• **DATA PROVIDED**:

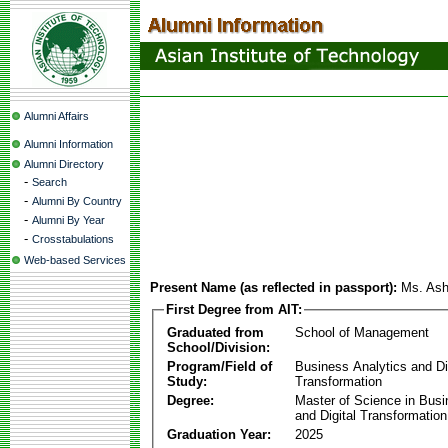
Alumni Affairs
Alumni Information
Alumni Directory
-
Search
-
Alumni By Country
-
Alumni By Year
-
Crosstabulations
Web-based Services
Present Name (as reflected in passport):
Ms. As
First Degree from AIT:
Graduated from
School of Management
School/Division:
Program/Field of
Business Analytics and Di
Study:
Transformation
Degree:
Master of Science in Busi
and Digital Transformation
Graduation Year:
2025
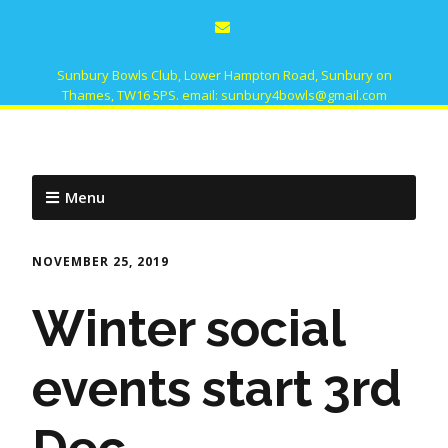
Sunbury Bowls Club, Lower Hampton Road, Sunbury on
Thames, TW16 5PS. email: sunbury4bowls@gmail.com
Menu
NOVEMBER 25, 2019
Winter social
events start 3rd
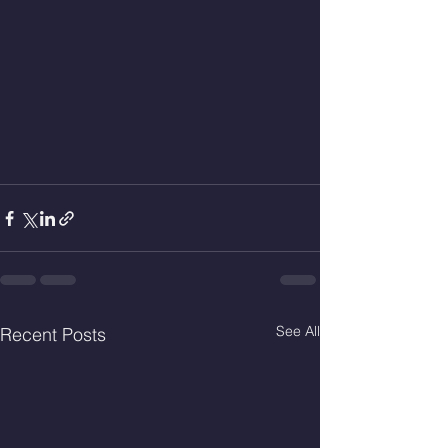
See All
Recent Posts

• **WHAT IS BEING ASKED**: Each record above is to be returned unchanged, while any picture it holds stays out.

• **EXERCISE SOLUTION**:
Alumni Affairs
Alumni Information
Alumni Directory
-
Search
-
Alumni By Country
-
Alumni By Year
-
Crosstabulations
Web-based Services
Present Name (as reflected in passport):
Ms. As
First Degree from AIT:
Graduated from
School of Management
School/Division:
Program/Field of
Business Analytics and Di
Study:
Transformation
Degree:
Master of Science in Busi
and Digital Transformation
Graduation Year:
2025
Sunbury Bowls Club, Lower Hampton Road, Sunbury on
Thames, TW16 5PS. email: sunbury4bowls@gmail.com
Menu
NOVEMBER 25, 2019
Winter social
events start 3rd
See All
Recent Posts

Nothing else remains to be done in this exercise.